Из четверых потерпевших крушение не умел плавать только один. Старый морской волк не обладал искусством, которое, казалось бы, должно быть чуть ли не врожденным у каждого моряка.

Только одно великодушие так долго удерживало при нем трех его молодых спутников. Будучи отличными пловцами, они еще в самом начале прилива, если бы смело бросились в воду, могли бы без труда достигнуть берега.

Вдруг громадная волна, каких еще не налетало до сих пор, прокатилась над их головами и отнесла трех мичманов далеко от того места, где они находились.

Все их попытки стать на ноги не увенчались успехом: вода поднялась слишком высоко. Несколько секунд побарахтались они, пытаясь разглядеть в темноте то место, откуда их снесло, и где, как им казалось, черной точкой поднималась над водой голова Билла.

— Эй! Молодцы! — донесся до них голос старого моряка. — И не думайте возвращаться сюда… это все равно ни к чему… меня вам все равно не спасти!.. подумайте лучше о себе!.. Держитесь крепче, и прилив отнесет вас к берегу.
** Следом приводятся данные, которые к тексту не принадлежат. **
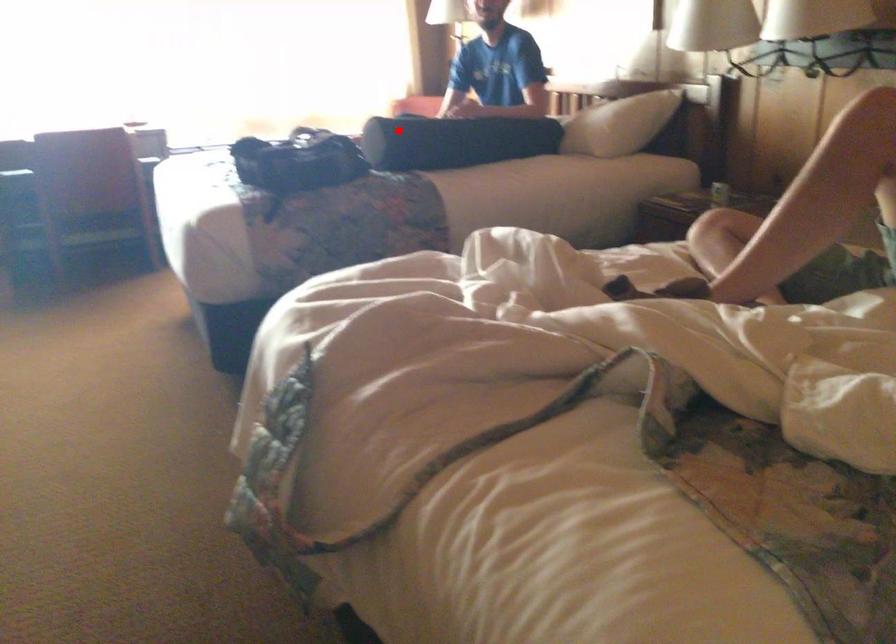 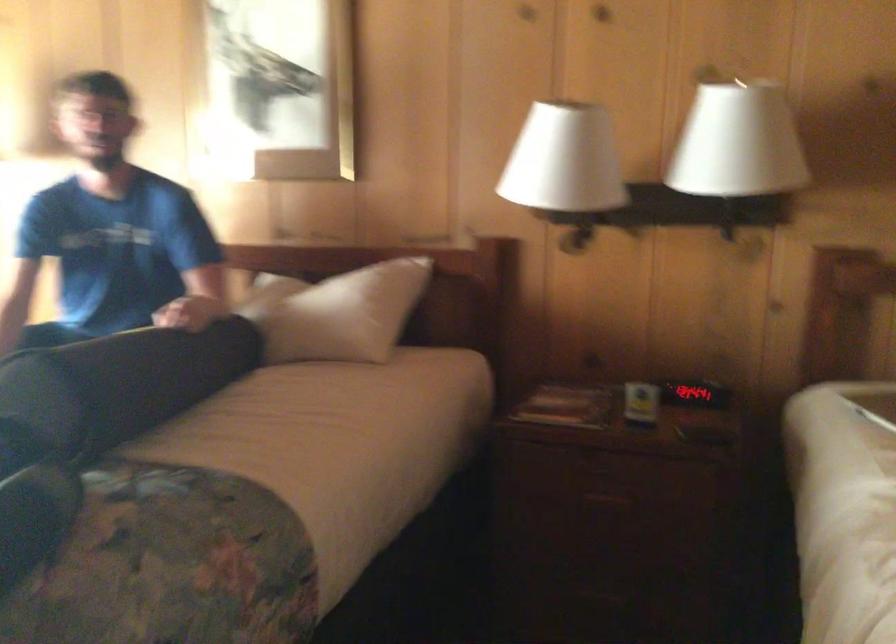 Question: I am providing you with two images of the same scene from different viewpoints. In image1, a red point is highlighted. Considering the same 3D point in image2, which of the following is correct?

Choices:
 (A) It is closer
 (B) It is farther

Answer: (A) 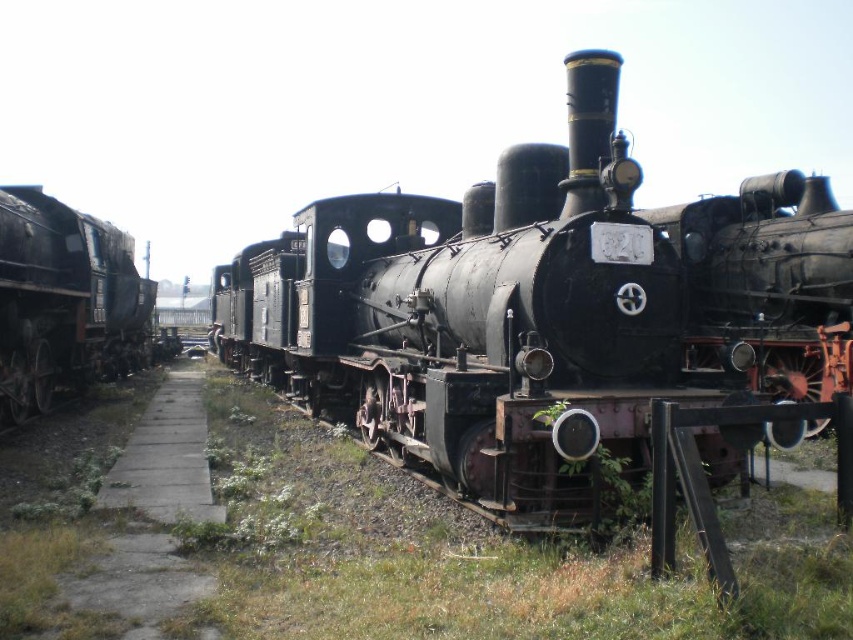 Can you confirm if black matte locomotive at center is positioned to the right of rusty metal train at left?

Correct, you'll find black matte locomotive at center to the right of rusty metal train at left.

This screenshot has width=853, height=640. Find the location of `black matte locomotive at center`. black matte locomotive at center is located at coordinates (543, 307).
Прощайте, друзья!

После минуты борьбы и колебаний мичманы с грустью поплыли к берегу.

Не успели они проплыть по бухте полмили, как Теренс, плававший хуже остальных своих товарищей, почувствовал, что ноги его задевают за что-то твердое.

— Мне кажется, — крикнул он прерывающимся голосом, — что я достал до дна. Слава Тебе, Пресвятая Дева, я не ошибся! — Он встал на ноги, и голова и плечи его остались над поверхностью воды.

— Верно, — подтвердил Гарри, становясь рядом с ним. — Слава Богу! Это — берег.

— Слава Богу! — повторил Колин, подплывая в это время к ним.

Потом все трое инстинктивно повернулись к морю, и одно и то же восклицание сорвалось с их уст: «Бедняга старый Билл!»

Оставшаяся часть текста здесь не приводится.